* Source data:
[Start of section]

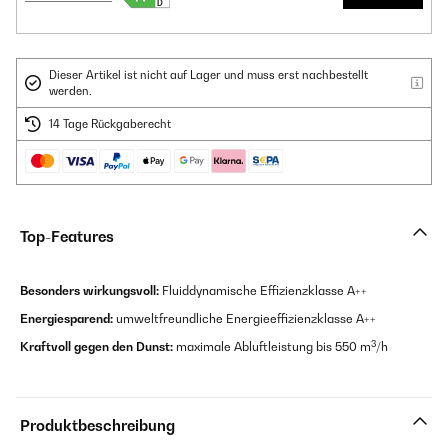
Dieser Artikel ist nicht auf Lager und muss erst nachbestellt
werden.
14 Tage Rückgaberecht
Top-Features
Besonders wirkungsvoll:
Fluiddynamische Effizienzklasse A++
Energiesparend:
umweltfreundliche Energieeffizienzklasse A++
3
Kraftvoll gegen den Dunst:
maximale Abluftleistung bis 550 m
/h
Produktbeschreibung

[End of section]

* Exercise:
Reproduce the whole listing above character for character; pictures do not belong in it.

* Result of the exercise:
Dieser Artikel ist nicht auf Lager und muss erst nachbestellt
werden.
14 Tage Rückgaberecht
Top-Features
Besonders wirkungsvoll:
Fluiddynamische Effizienzklasse A++
Energiesparend:
umweltfreundliche Energieeffizienzklasse A++
3
Kraftvoll gegen den Dunst:
maximale Abluftleistung bis 550 m
/h
Produktbeschreibung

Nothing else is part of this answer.